Ellis's approach is to focus upon the interactions among the major "players" in the early history of the US. Each chapter of Founding Brothers illustrates these personal connections and, paradoxically, stresses that disagreements among the founders, the conflicts that were played out in the three decades or so beginning in 1789, created the United States as we know it.
These conflicts were both personal and ideological, and Ellis depicts them on an intimate level that has generally been an untold part of history. The duel between Alexander Hamilton and Aaron Burr is a fairly well-known event, but the connection between the human conflict that caused it and the developing identity of the American people is less familiar to us. Similarly, in the next chapter Ellis discusses the Jefferson-Hamilton antagonism in relation to the wider issue of North vs. South and the questions of economic control coupled with the symbolic decision of where to locate the capital.
The chapter dealing with the decision of the founders to basically put off resolving the slavery issue again shows an aspect of personal interaction in explicit decision-making that most Americans are unaware of. Often the question is asked as to why these men did not have the foresight to outlaw slavery from the start. The facts become more puzzling on the surface when we realize that even those "founding brothers" who were practitioners of slavery knew that it was wrong. Ellis's account is a kind of paradigm of those instances in history overall when it's decided that one issue, however significant, must be subordinated to a wider plan that takes precedence, even at the expense of what is fair and moral.
In dealing with the Adams-Jefferson association, Ellis captures, in the personal enmity and then restored friendship of the two, what is perhaps the most central ideological conflict of the early US between Federalism and Republicanism. That the two men were eventually able to reconcile is symbolic in its way of the capacity the new country had to resolve the differences inherent in the great "experiment." Taken as a whole, all the episodes dramatized by Ellis are a metaphor of the basic idea that nationhood is a result of both conflict, often seemingly insoluble and solidarity. Each chapter of Founding Brothers exemplifies a principal truth Ellis states in his introduction: that the men and women who formed the new country, while they attempted to solve its problems in an unplanned, improvisatory manner, were also aware that they were part of a great drama that would be immortalized by posterity. And yet, these were people who, in the old world of Europe, would probably have never been able to rise to the level of carrying out actions that would change the course of history. Both their successes and failures created the country as we know it.
In the first chapter of Founding Brothers, Ellis explores the 1804 duel between Alexander Hamilton and Aaron Burr that ended in Hamilton’s death and Burr’s disgrace.
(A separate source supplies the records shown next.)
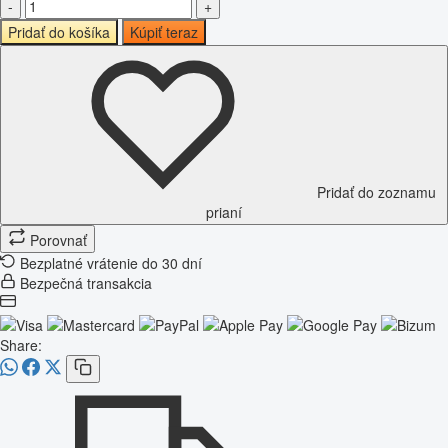
-
+
Pridať do košíka
Kúpiť teraz
Pridať do zoznamu
prianí
Porovnať
Bezplatné vrátenie do 30 dní
Bezpečná transakcia
Share:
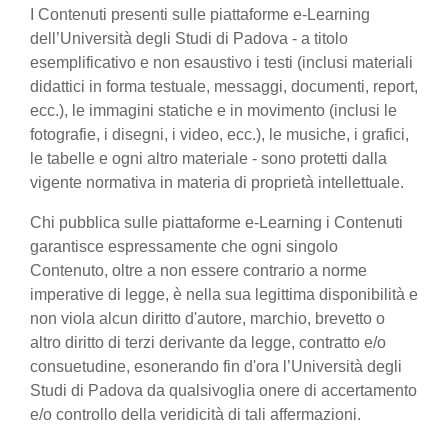
I Contenuti presenti sulle piattaforme e-Learning
dell’Università degli Studi di Padova - a titolo
esemplificativo e non esaustivo i testi (inclusi materiali
didattici in forma testuale, messaggi, documenti, report,
ecc.), le immagini statiche e in movimento (inclusi le
fotografie, i disegni, i video, ecc.), le musiche, i grafici,
le tabelle e ogni altro materiale - sono protetti dalla
vigente normativa in materia di proprietà intellettuale.
Chi pubblica sulle piattaforme e-Learning i Contenuti
garantisce espressamente che ogni singolo
Contenuto, oltre a non essere contrario a norme
imperative di legge, è nella sua legittima disponibilità e
non viola alcun diritto d'autore, marchio, brevetto o
altro diritto di terzi derivante da legge, contratto e/o
consuetudine, esonerando fin d'ora l’Università degli
Studi di Padova da qualsivoglia onere di accertamento
e/o controllo della veridicità di tali affermazioni.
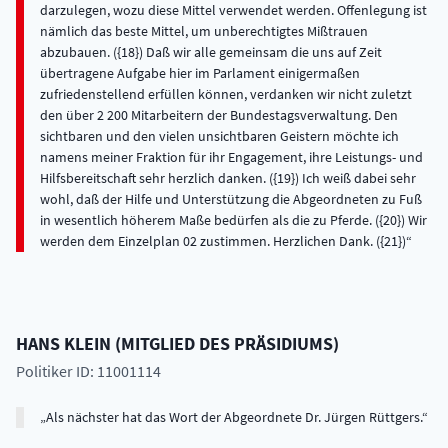
HANS
KLEIN
(
MITGLIED DES PRÄSIDIUMS
)
Politiker ID: 11001114
Als nächster hat das Wort der Abgeordnete Dr. Jürgen Rüttgers.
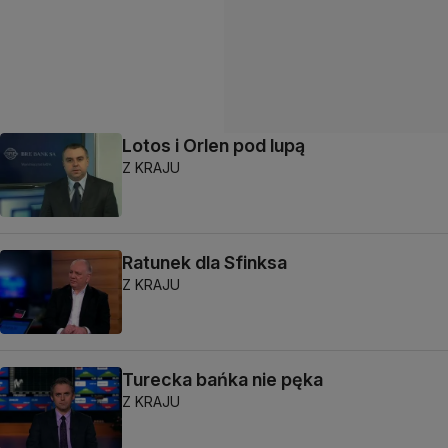
Lotos i Orlen pod lupą
Z KRAJU
Ratunek dla Sfinksa
Z KRAJU
Turecka bańka nie pęka
Z KRAJU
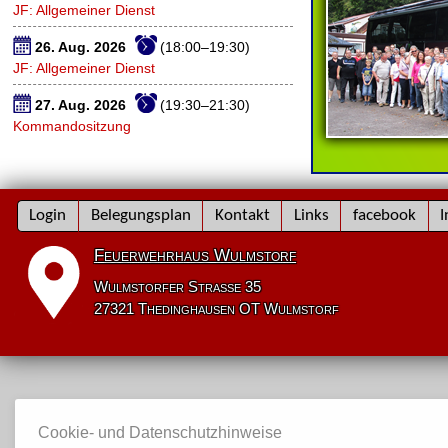
JF: Allgemeiner Dienst
26. Aug. 2026
(18:00–19:30)
JF: Allgemeiner Dienst
27. Aug. 2026
(19:30–21:30)
Kommandositzung
Navigation
Login
Belegungsplan
Kontakt
Links
facebook
I
überspringen
Feuerwehrhaus Wulmstorf
Wulmstorfer Straße 35
27321 Thedinghausen OT Wulmstorf
Cookie- und Datenschutzhinweise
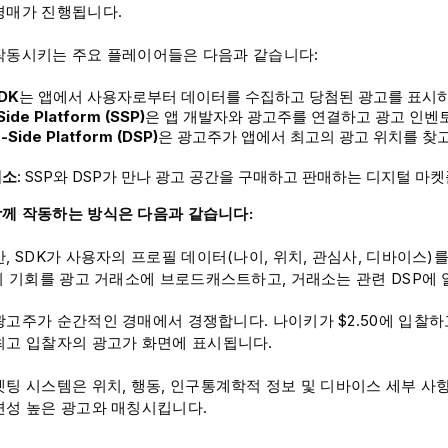
경매가 진행됩니다.
작동시키는 주요 플레이어들은 다음과 같습니다:
DK
는 앱에서 사용자로부터 데이터를 수집하고 당첨된 광고를 표시
Side Platform (SSP)
은 앱 개발자와 광고주를 연결하고 광고 인벤
Side Platform (DSP)
은 광고주가 앱에서 최고의 광고 위치를 찾고
래소
: SSP와 DSP가 만나 광고 공간을 구매하고 판매하는 디지털 
께 작동하는 방식은 다음과 같습니다:
, SDK가 사용자의 프로필 데이터(나이, 위치, 관심사, 디바이스)를
 이 기회를 광고 거래소에 브로드캐스트하고, 거래소는 관련 DSP에 
광고주가 순간적인 경매에서 경쟁합니다. 나이키가 $2.50에 입찰하고
최고 입찰자의 광고가 화면에 표시됩니다.
겟팅 시스템은 위치, 행동, 인구통계학적 정보 및 디바이스 세부 사
련성 높은 광고와 매칭시킵니다.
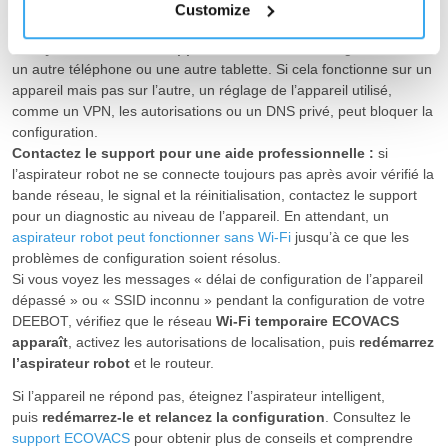
de passe sont corrects, et évitez les SSID masqués pendant la
Customize
configuration.
Essayez avec un autre appareil :
effectuez la configuration avec
un autre téléphone ou une autre tablette. Si cela fonctionne sur un
appareil mais pas sur l’autre, un réglage de l’appareil utilisé,
comme un VPN, les autorisations ou un DNS privé, peut bloquer la
configuration.
Contactez le support pour une aide professionnelle :
si
l’aspirateur robot ne se connecte toujours pas après avoir vérifié la
bande réseau, le signal et la réinitialisation, contactez le support
pour un diagnostic au niveau de l’appareil. En attendant, un
aspirateur robot peut fonctionner sans Wi-Fi
jusqu’à ce que les
problèmes de configuration soient résolus.
Si vous voyez les messages « délai de configuration de l’appareil
dépassé » ou « SSID inconnu » pendant la configuration de votre
DEEBOT, vérifiez que le réseau
Wi-Fi temporaire ECOVACS
apparaît
, activez les autorisations de localisation, puis
redémarrez
l’aspirateur robot
et le routeur.
Si l’appareil ne répond pas, éteignez l’aspirateur intelligent,
puis
redémarrez-le et relancez la configuration
. Consultez le
support ECOVACS
pour obtenir plus de conseils et comprendre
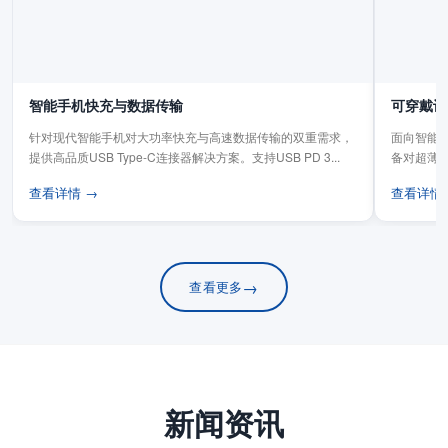
智能手机快充与数据传输
可穿戴设
针对现代智能手机对大功率快充与高速数据传输的双重需求，
面向智能手
提供高品质USB Type-C连接器解决方案。支持USB PD 3...
备对超薄
板连...
查看详情 →
查看详情
→
查看更多
新闻资讯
Though they had both fought in the American Revolution and worked together as lawyers in New York City, their relationship ultimately deteriorated amid the political battles fought over how best to build the new nation’s government.
Chapter 2, “The Dinner,” covers the agreement between Hamilton and his nemesis, Thomas Jefferson, to move the national capital to the Potomac River (closer to Jefferson’s native Virginia) in exchange for Jefferson’s support of Hamilton’s plan for the federal government to assume states’ debts, which Jefferson and his ally James Madison had steadfastly opposed.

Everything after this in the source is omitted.